Problem requirements
Return the number of lines below that contain "Passwort"; nothing else belongs in the reply.
----
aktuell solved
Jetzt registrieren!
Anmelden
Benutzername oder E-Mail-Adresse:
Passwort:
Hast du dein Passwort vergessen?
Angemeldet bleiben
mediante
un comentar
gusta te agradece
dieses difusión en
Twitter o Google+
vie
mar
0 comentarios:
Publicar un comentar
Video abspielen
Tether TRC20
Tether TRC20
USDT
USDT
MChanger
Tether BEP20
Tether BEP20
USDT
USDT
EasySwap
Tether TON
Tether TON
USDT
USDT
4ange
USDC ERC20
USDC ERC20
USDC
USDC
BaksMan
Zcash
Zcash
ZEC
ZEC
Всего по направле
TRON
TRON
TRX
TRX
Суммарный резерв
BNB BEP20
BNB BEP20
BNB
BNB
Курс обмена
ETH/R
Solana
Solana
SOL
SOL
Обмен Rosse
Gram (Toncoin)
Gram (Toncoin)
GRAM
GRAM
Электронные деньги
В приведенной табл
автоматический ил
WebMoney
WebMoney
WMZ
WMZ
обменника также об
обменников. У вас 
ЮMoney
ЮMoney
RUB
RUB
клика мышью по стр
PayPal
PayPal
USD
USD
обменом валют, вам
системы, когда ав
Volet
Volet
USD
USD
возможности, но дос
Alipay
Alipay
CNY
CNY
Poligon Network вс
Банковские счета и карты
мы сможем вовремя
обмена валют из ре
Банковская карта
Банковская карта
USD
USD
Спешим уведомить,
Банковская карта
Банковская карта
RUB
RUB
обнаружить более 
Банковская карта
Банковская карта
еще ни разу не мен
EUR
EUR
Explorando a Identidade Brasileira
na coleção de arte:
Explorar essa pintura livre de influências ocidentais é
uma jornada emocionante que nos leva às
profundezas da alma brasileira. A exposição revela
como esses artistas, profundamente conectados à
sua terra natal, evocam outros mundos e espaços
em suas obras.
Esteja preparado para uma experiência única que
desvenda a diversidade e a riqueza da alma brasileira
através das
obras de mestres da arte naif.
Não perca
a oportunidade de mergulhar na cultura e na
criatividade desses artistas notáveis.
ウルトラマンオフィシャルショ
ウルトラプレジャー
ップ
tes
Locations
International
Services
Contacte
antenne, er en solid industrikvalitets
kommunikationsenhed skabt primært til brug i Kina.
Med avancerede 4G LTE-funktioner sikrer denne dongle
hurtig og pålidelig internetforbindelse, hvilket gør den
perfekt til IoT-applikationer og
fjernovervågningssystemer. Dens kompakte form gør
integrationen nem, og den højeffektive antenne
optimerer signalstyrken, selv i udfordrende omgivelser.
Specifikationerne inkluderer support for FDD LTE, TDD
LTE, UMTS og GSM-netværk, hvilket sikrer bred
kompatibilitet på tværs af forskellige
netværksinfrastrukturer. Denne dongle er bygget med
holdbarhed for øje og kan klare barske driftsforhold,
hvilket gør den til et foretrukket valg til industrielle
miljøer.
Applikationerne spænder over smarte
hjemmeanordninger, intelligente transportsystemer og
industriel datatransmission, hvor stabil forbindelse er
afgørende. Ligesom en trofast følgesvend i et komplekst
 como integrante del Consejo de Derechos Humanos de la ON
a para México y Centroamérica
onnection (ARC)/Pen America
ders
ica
----
Solution below
2